## About this task
Among the entries, which lines carry the string "recensioni"? Copy each of them.

Extracted page text data
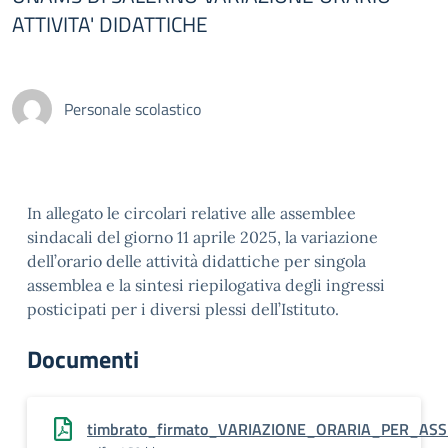
ATTIVITA' DIDATTICHE
Personale scolastico
In allegato le circolari relative alle assemblee
sindacali del giorno 11 aprile 2025, la variazione
dell’orario delle attività didattiche per singola
assemblea e la sintesi riepilogativa degli ingressi
posticipati per i diversi plessi dell’Istituto.
Documenti
timbrato_firmato_VARIAZIONE_ORARIA_PER_ASS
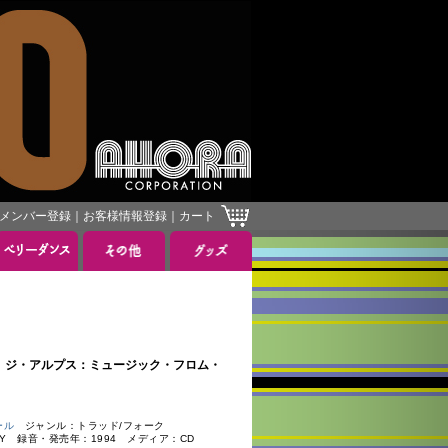
メンバー登録
｜
お客様情報登録
｜
カート
ld World ジ・アルプス：ミュージック・フロム・
ール
ジャンル：トラッド/フォーク
ERMANY 録音・発売年：1994 メディア：CD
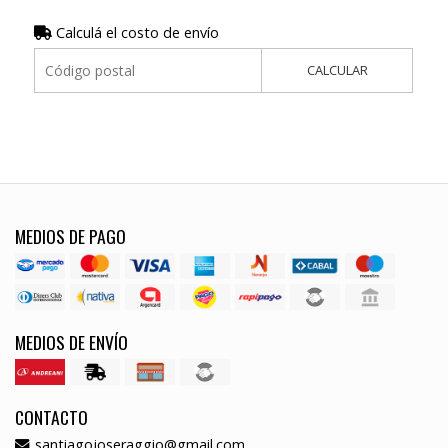
Calculá el costo de envío
CALCULAR
MEDIOS DE PAGO
MEDIOS DE ENVÍO
CONTACTO
santiagojoseraggio@gmail.com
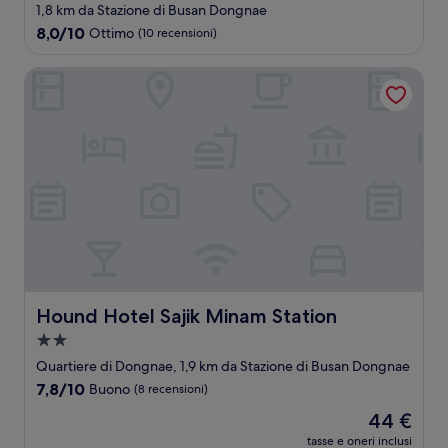
a
1,8 km da Stazione di Busan Dongnae
2.5
8.0
8,0/10
Ottimo
(10 recensioni)
stelle
su
10,
Hound Hotel Sajik Minam Station
Ottimo,
(10
recensioni)
Hound Hotel Sajik Minam Station
Hound Hotel Sajik Minam Station
Struttura
a
Quartiere di Dongnae, 1,9 km da Stazione di Busan Dongnae
2.0
7.8
7,8/10
Buono
(8 recensioni)
stelle
su
Il
44 €
10,
prezzo
Buono,
tasse e oneri inclusi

## Exercise solution
(10 recensioni)
recensioni)
(8 recensioni)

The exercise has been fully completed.